Directions
Please write out all of the entries beneath this line exactly, skipping the pictures.

Listed entries
══════════

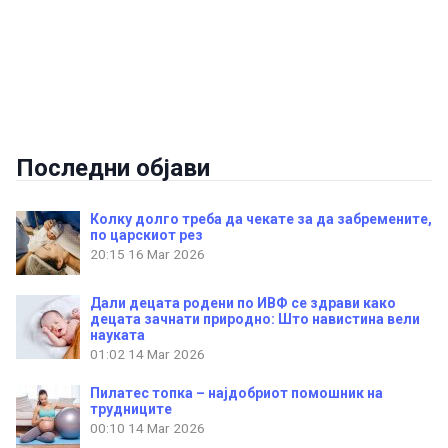
Последни објави
Колку долго треба да чекате за да забремените,
по царскиот рез
20:15
16 Mar 2026
Дали децата родени по ИВФ се здрави како
децата зачнати природно: Што навистина вели
науката
01:02
14 Mar 2026
Пилатес топка – најдобриот помошник на
трудниците
00:10
14 Mar 2026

══════════

Completed task
Последни објави
Колку долго треба да чекате за да забремените,
по царскиот рез
20:15
16 Mar 2026
Дали децата родени по ИВФ се здрави како
децата зачнати природно: Што навистина вели
науката
01:02
14 Mar 2026
Пилатес топка – најдобриот помошник на
трудниците
00:10
14 Mar 2026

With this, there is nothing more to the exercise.